What exactly is protocol for drivers who find themselves blindly navigating a busy, foggy highway, murky with plumes of smoke from flaming tractor trailers and an out-of-control wildfire burn? The Florida Highway Patrol (FHP) seems to think it knows.

That is why patrolmen issued citations to drivers involved in at least eight traffic accidents during last Wednesday’s massive pileup on Interstate 4.

Citations for careless driving and improper stopping procedure were issued to drivers traveling in the westbound lanes, just across the median from the fiery eastbound mess that resulted in four deaths (now five) approximately an hour earlier.

FHP Trooper Larry Coggins told reporters the citations were rightly issued to drivers who failed to use caution during such chaotic conditions. Coggins also said that no drivers involved in the initial pileup in eastbound lanes received citations because an investigation was needed to determine fault.

If one set in these series of awful accidents deserves further inquiry before placing blame, then certainly so does the other.

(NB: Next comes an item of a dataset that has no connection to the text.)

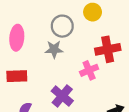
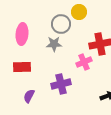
yellow circle: (93, 12) -> (79, 12), moved
purple cross: (62, 96) -> (61, 84), turned 36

Sure, the secondary accidents occurred after sunrise, unlike their deadlier pre-dawn counterparts, but these drivers were also dealing with some extreme conditions of their own.

Westbound drivers confronted rescue workers all around, emergency vehicles driving in the wrong direction to reach injured parties, incoming traffic which should have been rerouted until the scene was cleared, smoke from burning vehicles across the median, smoke from the Florida Division of Forestry’s “controlled” fire which burned 40 times the amount of acreage as intended, not to mention the same dense fog that was present earlier in the morning (and many early mornings on this stretch of I-4, which cuts through an area of Polk County referred to as “the green swamp”).

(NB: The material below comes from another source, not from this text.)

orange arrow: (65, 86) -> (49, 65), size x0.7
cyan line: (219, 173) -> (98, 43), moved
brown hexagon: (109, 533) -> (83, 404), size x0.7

The injuries were less severe, but the conditions surrounding the accidents in the westbound lanes were not independent or isolated from those that took place a few yards away.

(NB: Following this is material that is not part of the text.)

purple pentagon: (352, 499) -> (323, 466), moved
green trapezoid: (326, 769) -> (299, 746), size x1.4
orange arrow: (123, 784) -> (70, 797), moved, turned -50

The audacious assertion by representatives of FHP that one group of people were victims of circumstance due to a set of confounding conditions while another group in those same conditions were somehow at fault is ludicrous.

The same stretch of I-4 has already been closed several mornings since Jan. 9’s accidents due to low and zero-visibility conditions as well as reoccurring smoke from the smoldering flames of the FDF burn. Did that one hour really make the difference between hazardous conditions and navigable ones?

As Lee Coppock, professor at Stetson College of Law, said: “Negligence, by definition, is failure to act as a reasonable person could in the same or similar circumstances. The first question always is ‘Did the defendant do something wrong?’ If the answer is ‘no,’ then you go home.”

Did the drivers in the westbound lanes do something wrong? I don’t know, but I think it would be worth taking a closer look.

Issuing citations for a law or procedure that doesn’t actually exist is unlawful and unfair, especially in a situation like the I-4 pileup where so many components contributed to the accidents.

I guess it is easier for governmental agencies to elevate an already horrible situation to a disgraceful one by punishing people who didn’t actually commit offenses than to step up and admit they messed up also.

Renee Sessions is a senior majoring in creative writing.